Thoughts & Insights

Short Stories About the Sparks in the OUBEY MINDSPACE – Episode 10: Mind in the Waters

They live in complex, stable groups, communicate with one another over long distances, develop regional dialects, and call each other by name. They play together, learn from one another, form deep emotional bonds, and possess individual self-awareness and self-recognition.

Since the 1930s, research has repeatedly drawn attention to the highly developed intelligence and fundamentally peaceful nature of whales and dolphins. Initial efforts to protect whales were undertaken; particularly endangered species, such as the humpback whale, which at the time numbered only about 100 individuals, were placed under international protection; and the first protected zones were established.

Nevertheless, in the 1960s, whaling on the world’s oceans remained a common practice, while at the same time, a different kind of business involving these marine creatures was launched  in SeaWorld parks around the world: in small, artificially constructed pools, orcas and dolphins, deprived of their freedom, performed acrobatic tricks for a paying audience.

Then, in 1974, a book titled “The Spirit in the Waters—A Book in Honor of the Consciousness of Whales and Dolphins,” edited by Joan McIntyre, was published.

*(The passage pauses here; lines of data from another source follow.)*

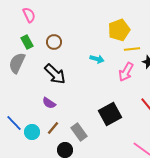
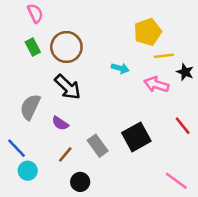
brown circle: (54, 42) -> (66, 47), size x1.6
gray semicircle: (17, 63) -> (30, 107), moved
pink arrow: (126, 72) -> (156, 84), turned 78
cyan circle: (32, 132) -> (28, 171), moved
gray rectangle: (79, 132) -> (98, 146), moved

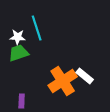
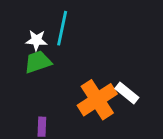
cyan line: (37, 28) -> (62, 28), turned 30

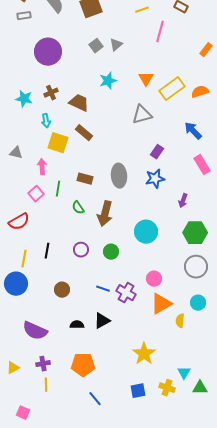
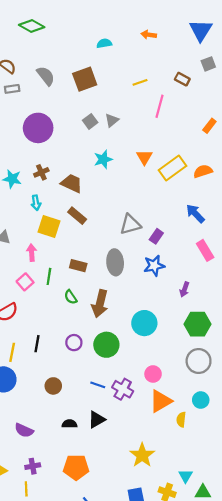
gray triangle: (142, 115) -> (130, 224), moved
green circle: (111, 252) -> (106, 345), size x1.5
purple semicircle: (35, 331) -> (24, 430), size x0.7
yellow line: (46, 385) -> (26, 489), moved

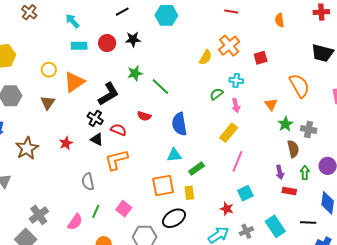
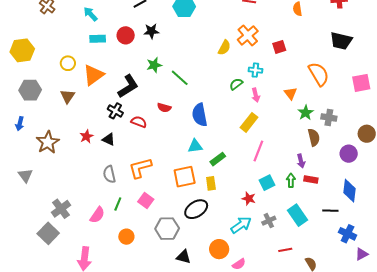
black triangle: (97, 139) -> (109, 139), moved
orange L-shape: (116, 160) -> (140, 168), moved
green arrow: (305, 173) -> (291, 180), moved

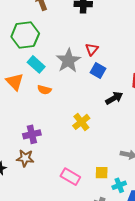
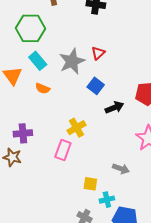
blue square: (98, 71) -> (96, 86), moved
pink rectangle: (70, 177) -> (63, 150), moved, turned 72

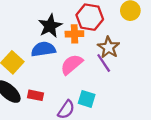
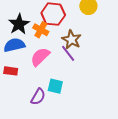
orange cross: (74, 34) -> (41, 30), turned 35
red rectangle: (36, 95) -> (11, 71), moved

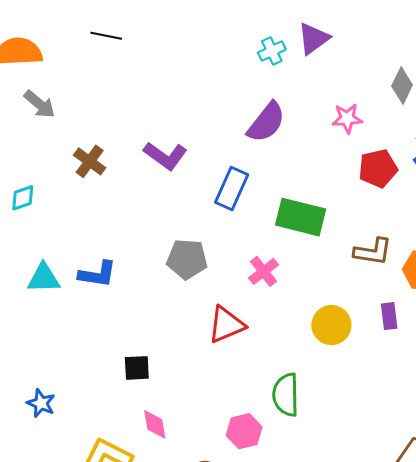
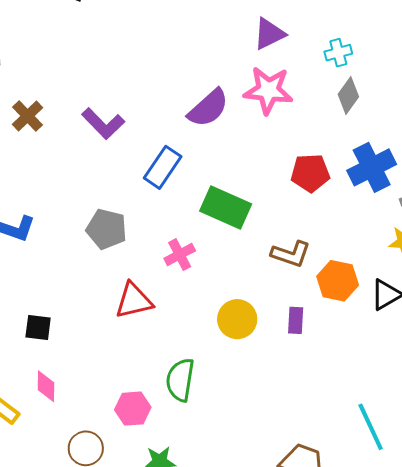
cyan cross: (272, 51) -> (338, 53), moved
pink star: (347, 118) -> (268, 90), moved, size x1.6

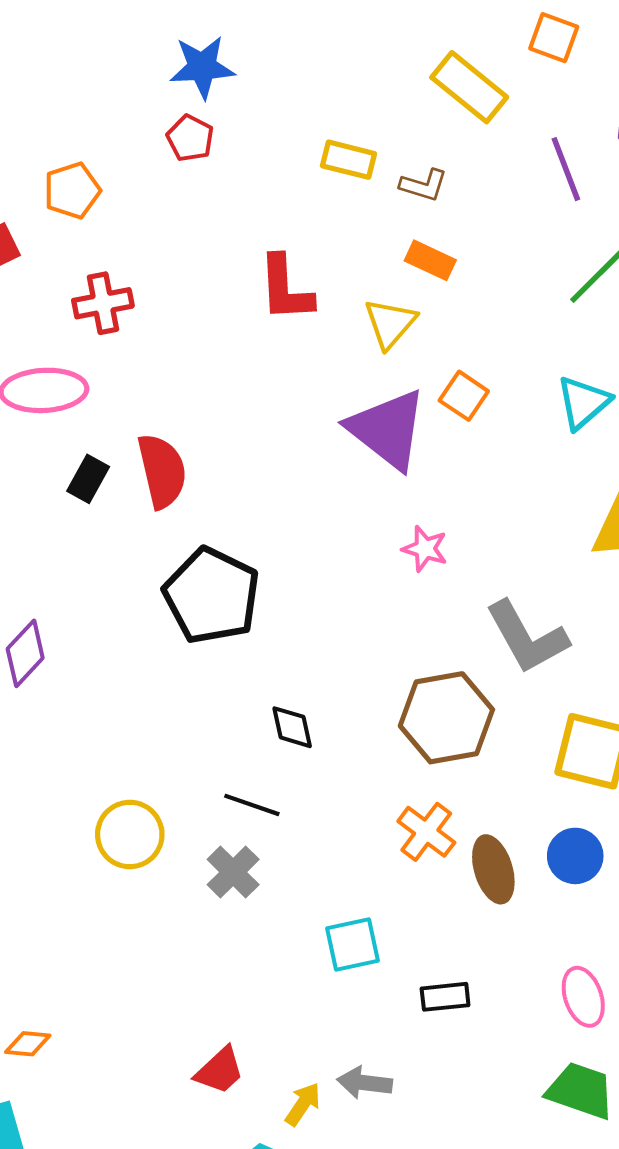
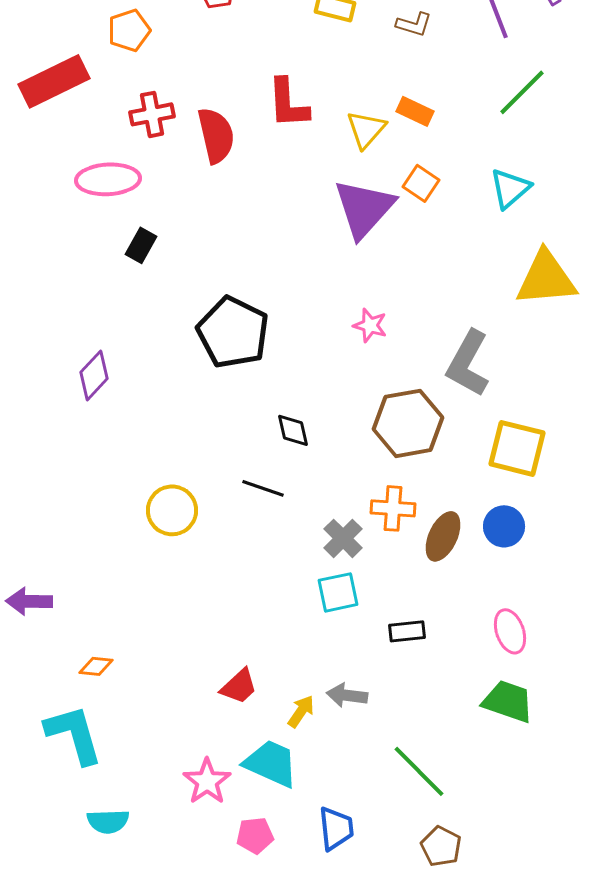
brown L-shape: (424, 185) -> (414, 24), moved
orange rectangle: (430, 260) -> (415, 111), moved
purple triangle: (387, 429) -> (364, 208), turned 34
red semicircle: (162, 471) -> (216, 135), moved
pink star: (425, 549) -> (370, 325), moved
gray L-shape: (527, 637) -> (468, 363), turned 58
orange cross: (426, 832) -> (393, 508), turned -33
brown ellipse: (493, 869) -> (443, 536), turned 42
gray cross: (233, 872) -> (343, 538), moved

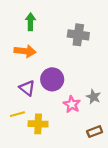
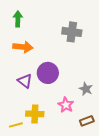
green arrow: (30, 22) -> (18, 19), moved
pink star: (72, 104) -> (66, 105), moved
yellow line: (17, 114) -> (16, 125), moved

To my knowledge, it was the first book to compile the findings of various researchers on the intelligence and social behavior of whales and dolphins into a comprehensive anthology, making them accessible to a wider public.

“But how is it for that other mind, the mind in the waters? How is it for these enormous, alien brains that traverse the oceans, whose songs ring out, which dream, which dwell on distant memories, which school one another in decency and morals? What does it look like in the spiritual world of a creature whose brain is larger and possibly more complex than ours and which cannot translate its will into world-changing action – if only because it has no hands?”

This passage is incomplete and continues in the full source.